A parser for the Apache Parquet file format, optimized for minimal dependencies and great performance. Available as a Java library and a command-line tool.

Goals of the project are:

  • Light-weight: Implement the Parquet file format avoiding any 3rd party dependencies other than for compression algorithms (e.g. Snappy)
  • Correct: Support all Parquet files which are supported by the canonical parquet-java library
  • Fast: Be as fast or faster as parquet-java
  • Complete: Add a Parquet file writer (after 1.0)

Quick Example

import dev.hardwood.InputFile;
import dev.hardwood.reader.ParquetFileReader;
import dev.hardwood.reader.RowReader;

try (ParquetFileReader fileReader = ParquetFileReader.open(InputFile.of(path));
    RowReader rowReader = fileReader.createRowReader()) {

    while (rowReader.hasNext()) {
        rowReader.next();

        long id = rowReader.getLong("id");
        String name = rowReader.getString("name");
        LocalDate birthDate = rowReader.getDate("birth_date");
        Instant createdAt = rowReader.getTimestamp("created_at");
    }
}

See Getting Started for installation and setup.

Status

This is Alpha quality software, under active development.

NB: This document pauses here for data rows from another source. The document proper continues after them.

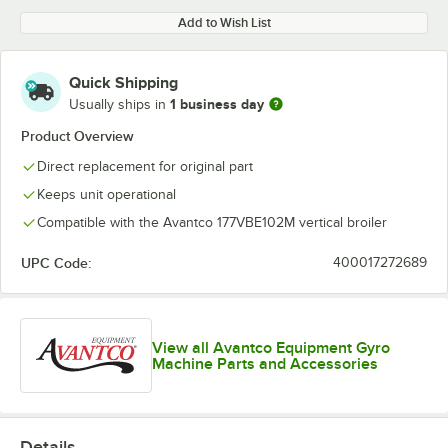
Add to Wish List
Quick Shipping
1 business day
Usually ships in
Product Overview
Direct replacement for original part
Keeps unit operational
Compatible with the Avantco 177VBE102M vertical broiler
UPC Code:
400017272689
View all Avantco Equipment Gyro
Machine Parts and Accessories
Details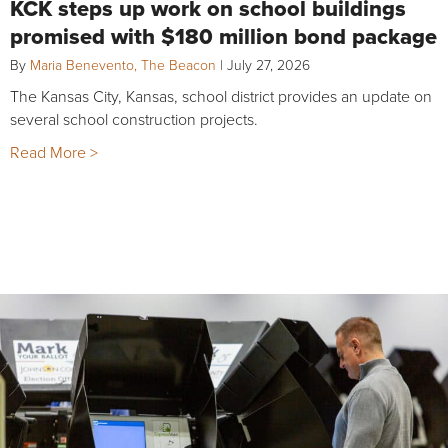
KCK steps up work on school buildings
promised with $180 million bond package
By
Maria Benevento, The Beacon
|
July 27, 2026
The Kansas City, Kansas, school district provides an update on
several school construction projects.
Read More >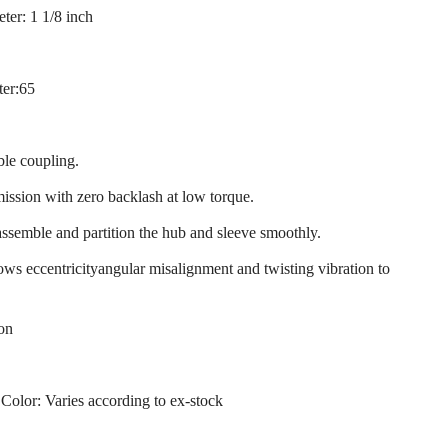
ter: 1 1/8 inch
ter:65
ble coupling.
mission with zero backlash at low torque.
assemble and partition the hub and sleeve smoothly.
llows eccentricityangular misalignment and twisting vibration to
ion
 Color: Varies according to ex-stock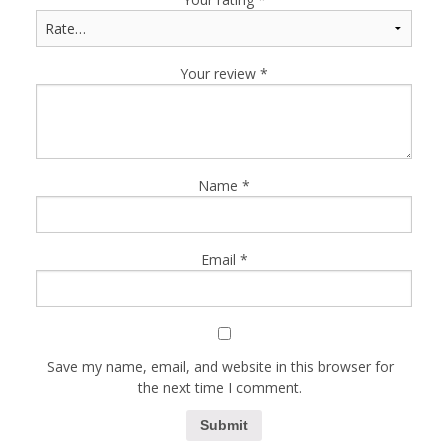
Your review
*
Name
*
Email
*
Save my name, email, and website in this browser for
the next time I comment.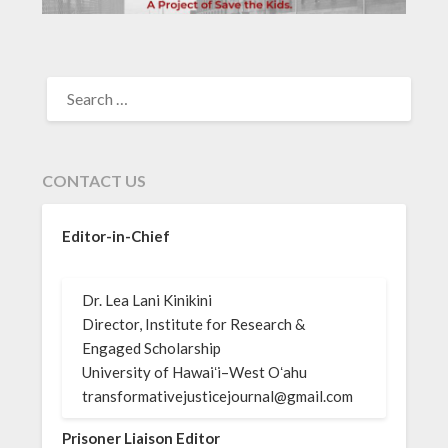
SEARCH
FOR:
CONTACT US
Editor-in-Chief
Dr. Lea Lani Kinikini
Director, Institute for Research &
Engaged Scholarship
University of Hawaiʻi–West Oʻahu
transformativejusticejournal@gmail.com
Prisoner Liaison Editor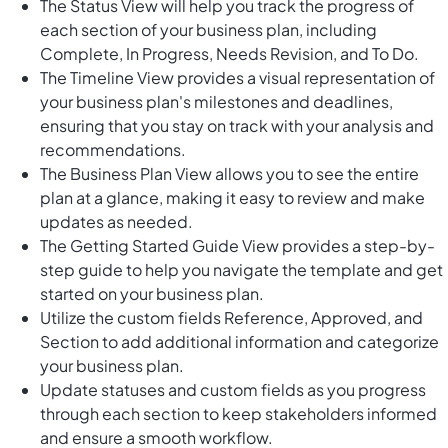
The Status View will help you track the progress of
each section of your business plan, including
Complete, In Progress, Needs Revision, and To Do.
The Timeline View provides a visual representation of
your business plan's milestones and deadlines,
ensuring that you stay on track with your analysis and
recommendations.
The Business Plan View allows you to see the entire
plan at a glance, making it easy to review and make
updates as needed.
The Getting Started Guide View provides a step-by-
step guide to help you navigate the template and get
started on your business plan.
Utilize the custom fields Reference, Approved, and
Section to add additional information and categorize
your business plan.
Update statuses and custom fields as you progress
through each section to keep stakeholders informed
and ensure a smooth workflow.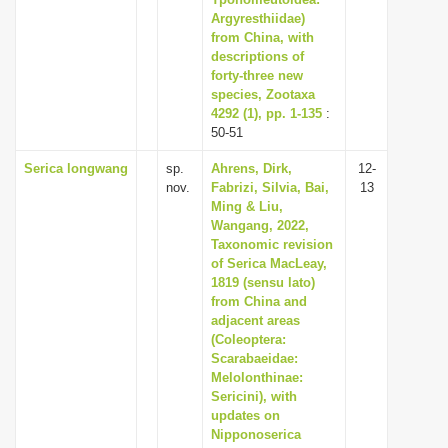
Argyresthiidae)
i
from China, with
o
descriptions of
n
forty-three new
species, Zootaxa
4292 (1), pp. 1-135
:
50-51
Serica longwang
sp.
Ahrens, Dirk,
12-
nov.
Fabrizi, Silvia, Bai,
13
Ming & Liu,
Wangang, 2022,
Taxonomic revision
of Serica MacLeay,
1819 (sensu lato)
from China and
adjacent areas
(Coleoptera:
Scarabaeidae:
Melolonthinae:
Sericini), with
updates on
Nipponoserica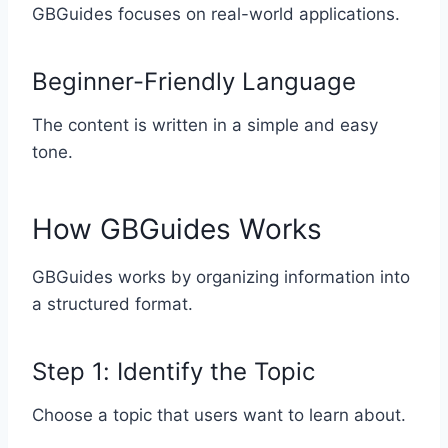
GBGuides focuses on real-world applications.
Beginner-Friendly Language
The content is written in a simple and easy
tone.
How GBGuides Works
GBGuides works by organizing information into
a structured format.
Step 1: Identify the Topic
Choose a topic that users want to learn about.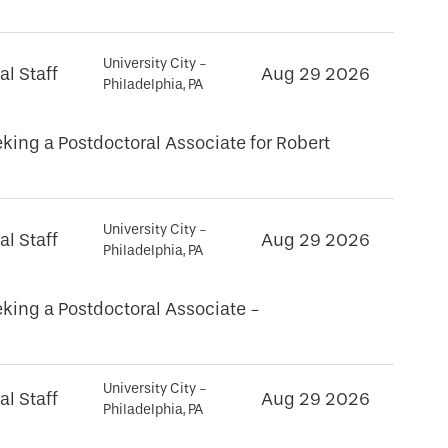
University City -
al Staff
Aug 29 2026
Philadelphia, PA
king a Postdoctoral Associate for Robert
University City -
al Staff
Aug 29 2026
Philadelphia, PA
king a Postdoctoral Associate -
University City -
al Staff
Aug 29 2026
Philadelphia, PA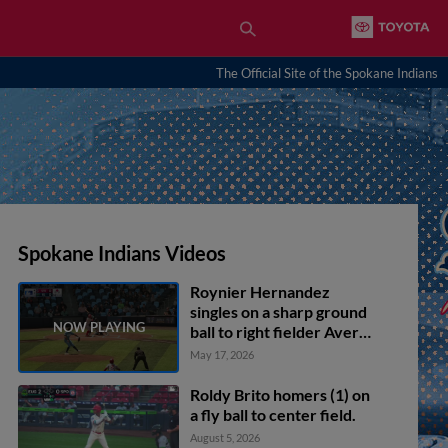
The Official Site of the Spokane Indians
Spokane Indians Videos
Roynier Hernandez
singles on a sharp ground
ball to right fielder Avery
Owusu-Asiedu. Tevin
May 17, 2026
Tucker scores.
Roldy Brito homers (1) on
a fly ball to center field.
August 5, 2026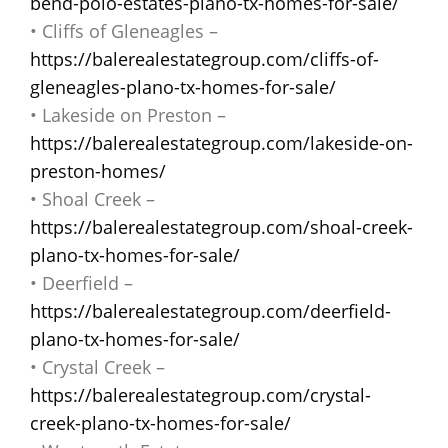
bend-polo-estates-plano-tx-homes-for-sale/
• Cliffs of Gleneagles –
https://balerealestategroup.com/cliffs-of-
gleneagles-plano-tx-homes-for-sale/
• Lakeside on Preston –
https://balerealestategroup.com/lakeside-on-
preston-homes/
• Shoal Creek –
https://balerealestategroup.com/shoal-creek-
plano-tx-homes-for-sale/
• Deerfield –
https://balerealestategroup.com/deerfield-
plano-tx-homes-for-sale/
• Crystal Creek –
https://balerealestategroup.com/crystal-
creek-plano-tx-homes-for-sale/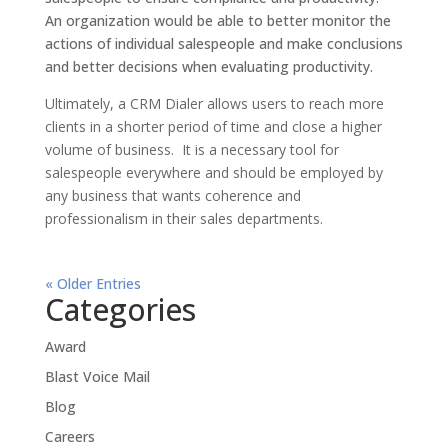
An organization would be able to better monitor the
actions of individual salespeople and make conclusions
and better decisions when evaluating productivity.
Ultimately, a CRM Dialer allows users to reach more
clients in a shorter period of time and close a higher
volume of business. It is a necessary tool for
salespeople everywhere and should be employed by
any business that wants coherence and
professionalism in their sales departments.
« Older Entries
Categories
Award
Blast Voice Mail
Blog
Careers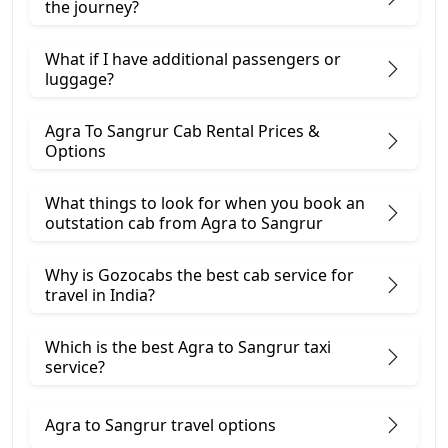
the journey?
What if I have additional passengers or
luggage?
Agra To Sangrur Cab Rental Prices &
Options
What things to look for when you book an
outstation cab from Agra ​to Sangrur
Why is Gozocabs the best cab service for
travel in India?
Which is the best Agra to Sangrur taxi
service?
Agra to Sangrur travel options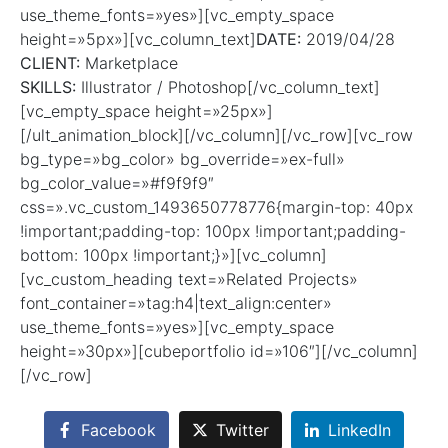
use_theme_fonts=»yes»][vc_empty_space
height=»5px»][vc_column_text]
DATE:
2019/04/28
CLIENT:
Marketplace
SKILLS:
Illustrator / Photoshop[/vc_column_text]
[vc_empty_space height=»25px»]
[/ult_animation_block][/vc_column][/vc_row][vc_row
bg_type=»bg_color» bg_override=»ex-full»
bg_color_value=»#f9f9f9″
css=».vc_custom_1493650778776{margin-top: 40px
!important;padding-top: 100px !important;padding-
bottom: 100px !important;}»][vc_column]
[vc_custom_heading text=»Related Projects»
font_container=»tag:h4|text_align:center»
use_theme_fonts=»yes»][vc_empty_space
height=»30px»][cubeportfolio id=»106″][/vc_column]
[/vc_row]
Facebook
Twitter
LinkedIn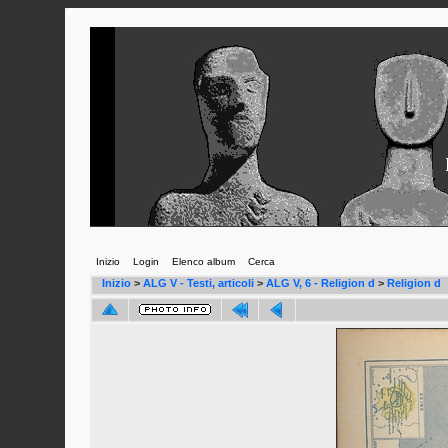
Inizio
Login
Elenco album
Cerca
Inizio
>
ALG V - Testi, articoli
>
ALG V, 6 - Religion d
>
Religion d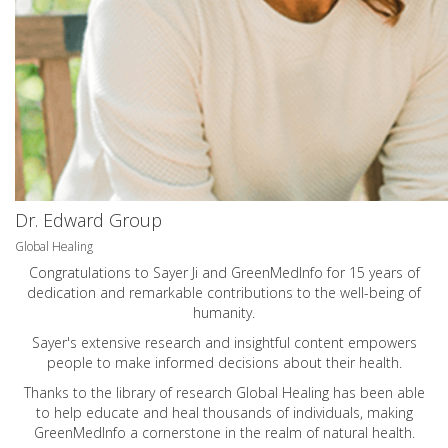
Dr. Edward Group
Global Healing
Congratulations to Sayer Ji and GreenMedInfo for 15 years of
dedication and remarkable contributions to the well-being of
humanity.
Sayer's extensive research and insightful content empowers
people to make informed decisions about their health.
Thanks to the library of research Global Healing has been able
to help educate and heal thousands of individuals, making
GreenMedInfo a cornerstone in the realm of natural health.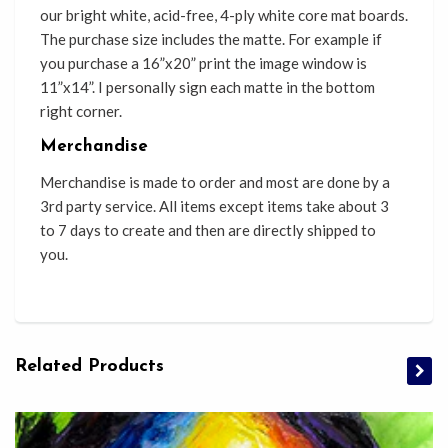
our bright white, acid-free, 4-ply white core mat boards.
The purchase size includes the matte. For example if
you purchase a 16”x20” print the image window is
11”x14”. I personally sign each matte in the bottom
right corner.
Merchandise
Merchandise is made to order and most are done by a
3rd party service. All items except items take about 3
to 7 days to create and then are directly shipped to
you.
Related Products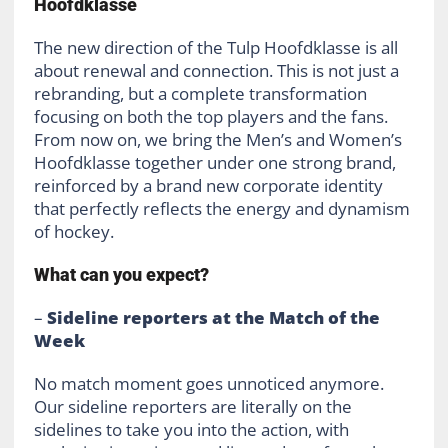
Hoofdklasse
The new direction of the Tulp Hoofdklasse is all
about renewal and connection. This is not just a
rebranding, but a complete transformation
focusing on both the top players and the fans.
From now on, we bring the Men’s and Women’s
Hoofdklasse together under one strong brand,
reinforced by a brand new corporate identity
that perfectly reflects the energy and dynamism
of hockey.
What can you expect?
–
Sideline reporters at the Match of the
Week
No match moment goes unnoticed anymore.
Our sideline reporters are literally on the
sidelines to take you into the action, with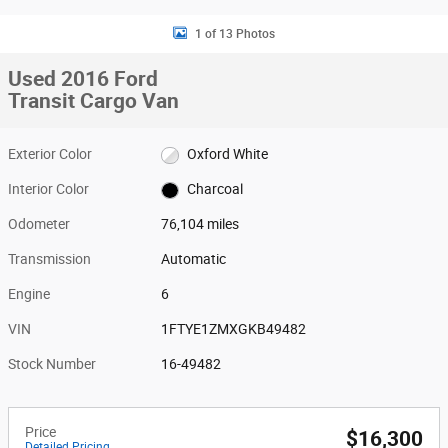
1 of 13 Photos
Used 2016 Ford
Transit Cargo Van
Exterior Color
Oxford White
Interior Color
Charcoal
Odometer
76,104 miles
Transmission
Automatic
Engine
6
VIN
1FTYE1ZMXGKB49482
Stock Number
16-49482
Price
$16,300
Detailed Pricing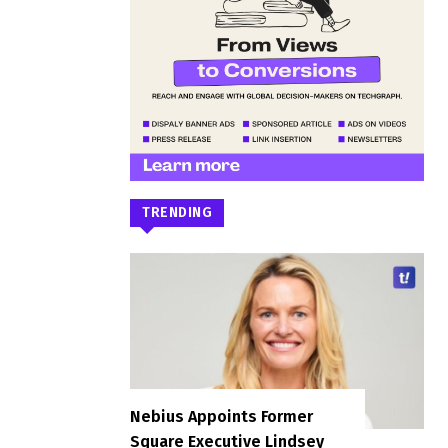
TRENDING
Nebius Appoints Former
Square Executive Lindsey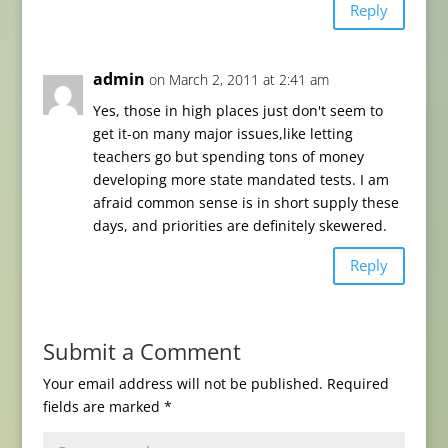
Reply
admin
on March 2, 2011 at 2:41 am
Yes, those in high places just don't seem to
get it-on many major issues,like letting
teachers go but spending tons of money
developing more state mandated tests. I am
afraid common sense is in short supply these
days, and priorities are definitely skewered.
Reply
Submit a Comment
Your email address will not be published.
Required
fields are marked
*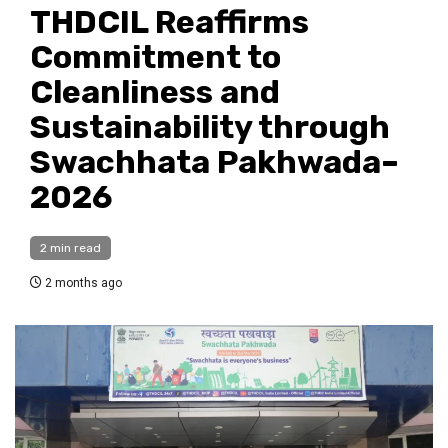
THDCIL Reaffirms
Commitment to
Cleanliness and
Sustainability through
Swachhata Pakhwada–
2026
2 min read
2 months ago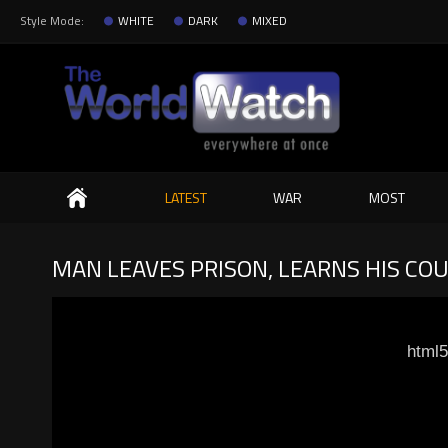
Style Mode:
WHITE
DARK
MIXED
Search
LATEST
WAR
MOST
MAN LEAVES PRISON, LEARNS HIS COU
html5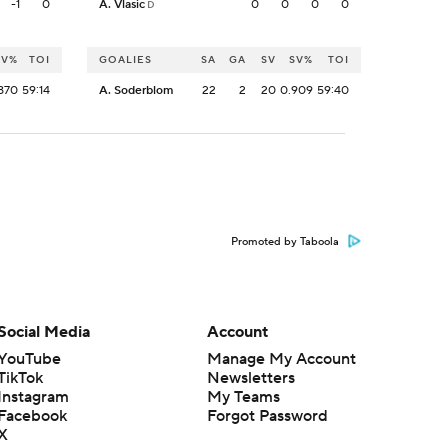
-1
0
A. Vlasic
0
0
0
0
D
SV%
TOI
GOALIES
SA
GA
SV
SV%
TOI
870
59:14
A. Soderblom
22
2
20
0.909
59:40
Promoted by Taboola
Social Media
Account
YouTube
Manage My Account
TikTok
Newsletters
Instagram
My Teams
Facebook
Forgot Password
X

Currently, individual Parquet files must be at most 2 GB. Larger datasets should be split across multiple files and read via MultiFileParquetReader.

Package Structure

Hardwood is organized into public API packages and internal implementation packages:

Package Visibility Purpose
dev.hardwood Public API Entry point for creating readers and managing shared resources (thread pool, decompressor pool).
dev.hardwood.reader Public API Single-file and multi-file readers for row-oriented and column-oriented access.
dev.hardwood.metadata Public API Parquet file metadata: row groups, column chunks, physical/logical types, and compression codecs.
dev.hardwood.schema Public API Schema representation: file schema, column schemas, and column projection.
dev.hardwood.row Public API Value types for nested data access: structs, lists, and maps.
dev.hardwood.avro Public API Avro GenericRecord support: schema conversion and row materialization (hardwood-avro module).
dev.hardwood.s3 Public API S3 object storage support: S3Source, S3InputFile, S3Credentials, S3CredentialsProvider (hardwood-s3 module, zero external dependencies).
dev.hardwood.aws.auth Public API Bridges the AWS SDK credential chain to Hardwood's S3CredentialsProvider (hardwood-aws-auth module, optional).
dev.hardwood.jfr Public API JFR event types emitted during file reading, decoding, and pipeline operations.
dev.hardwood.internal.* Internal Implementation details — not part of the public API and may change without notice.